1. BGP Adjacent in RIB

This step is relatively simple. All incoming BGP messages are accepted and stored in BGP Adjacent in RIB.

2. Input Policy

The nput policy will complete two parts of work, filtering and manipulation.

Filtering will filter BGP Messages based on Path Attribute. Here we need to pay attention to two built-in filters. One is to determine whether the current AS is in the AS_PATH of the BGP Message. If it is, then this is a message that has passed through the current AS before, and this message will be filtered. The other will determine whether the NEXT_HOP in the BGP Message is reachable. If it is not reachable, then this message will be marked as Invalid and will also be filtered. In addition to the built-in filters, users (yes, network engineers) and control programs can also add filtering rules, such as through route-map, access-list, distribution-list, etc.

Manipulation modifies the Path Attribute of a BGP Message, which can control subsequent steps, such as Best Path Selection.

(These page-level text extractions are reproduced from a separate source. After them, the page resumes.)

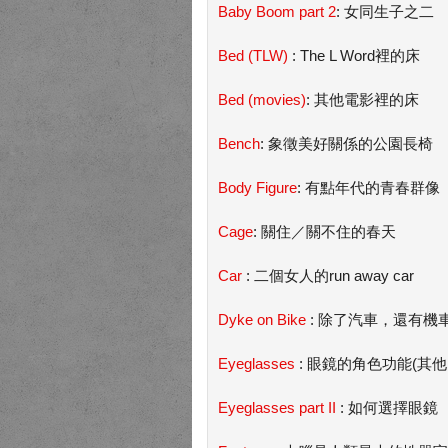
Baby Boom part 2
: 女同生子之二
Bed (TLW)
: The L Word裡的床
Bed (movies)
: 其他電影裡的床
Bench
: 象徵美好關係的公園長椅
Body Figure
: 有點年代的青春群像
Cage
: 關住／關不住的春天
Car
: 二個女人的run away car
Dyke on Bike
: 除了汽車，還有機
Eyeglasses
: 眼鏡的角色功能(其
Eyeglasses part II
: 如何選擇眼鏡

For example, if a BGP Router receives BGP Messages with the same IP prefix from two neighbors, it can modify the PA of one of the neighbor's BGP Messages to make one of the BGP Messages win in the next step.

3. Best path Selection

Local routes are local routes that are expected to be published through BGP. For example, Cisco devices can publish local routes through the network command, and can also redistribute IGP routes to BGP through redistribution. These local routes will be converted into BGP messages and participate in the Best Path Selection together with the BGP messages that have been filtered and modified by the Input policy.

Best Path Selection is a process of selecting the best path from multiple BGP messages pointing to the same destination IP prefix based on Path Attribute calculations. This process is not complicated, but it is quite tedious. There are many corresponding introductions. Due to space limitations, I will not expand on it. If you are interested, you can read Cisco's document BGP Best Path Selection Algorithm.

4.BGP Local RIB

Best Path Selection ensures that there is only one (or more, depending on multipath) best BGP message pointing to the same IP prefix, and these BGP messages are stored in the BGP Local RIB. The subsequent processing is divided into two paths.

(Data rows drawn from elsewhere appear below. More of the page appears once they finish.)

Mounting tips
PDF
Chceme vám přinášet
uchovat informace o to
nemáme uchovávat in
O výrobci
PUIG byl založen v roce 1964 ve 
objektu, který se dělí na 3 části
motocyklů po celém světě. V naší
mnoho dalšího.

The first is written into the Global RIB, which is the global routing table. When no other routing protocol in the router generates a route pointing to the same destination IP prefix, or if there is, the Administrative Distance (AD) of the routing protocol is greater than the AD value of BGP, then the route of BGP Local RIB will be written into the Global RIB. The AD value of EBGP is 20, which is smaller than most routing protocols, and the AD value of IBGP is 200, which is larger than most routing protocols.

The second is output to the Output Policy and then sent to other BGP Peers.

These two paths do not affect each other. Even if BGP does not compete with other routing protocols and does not write routes to the global routing table, it does not affect the transmission of routes to other BGP peers.

5.Output Policy

Similar to Input Policy, filtering and manipulation are also performed here.

Filtering will filter BGP Messages based on Path Attribute, which can be defined by yourself or by the built-in filtering of the BGP program. Taking AS_PATH as an example, if the AS of the destination BGP Peer is in the AS_PATH of the BGP Message, then this BGP Message will not generate a corresponding BGP Message sent to the BGP Peer.

Manipulation modifies the path attributes of BGP messages, such as the MED value, and then generates a BGP message to be sent to the BGP peer.

After the Output Policy, a BGP Message will generate multiple BGP Messages for each BGP Peer that can be delivered. Although they come from the same BGP Message, the Path Attribute contained in each BGP Message may be different due to the definition policy.

6.BGP Adjacent out RIB

Similar to the first step, this part is also simple. The generated BGP Message is sent to the other BGP Peer.

***

The above is the BGP routing process, which is all centered around Path Attribute. If BGP is based on TCP transmission and brings reliability to the transmission between BGP routers, then Path Attribute brings flexibility to the application of BGP.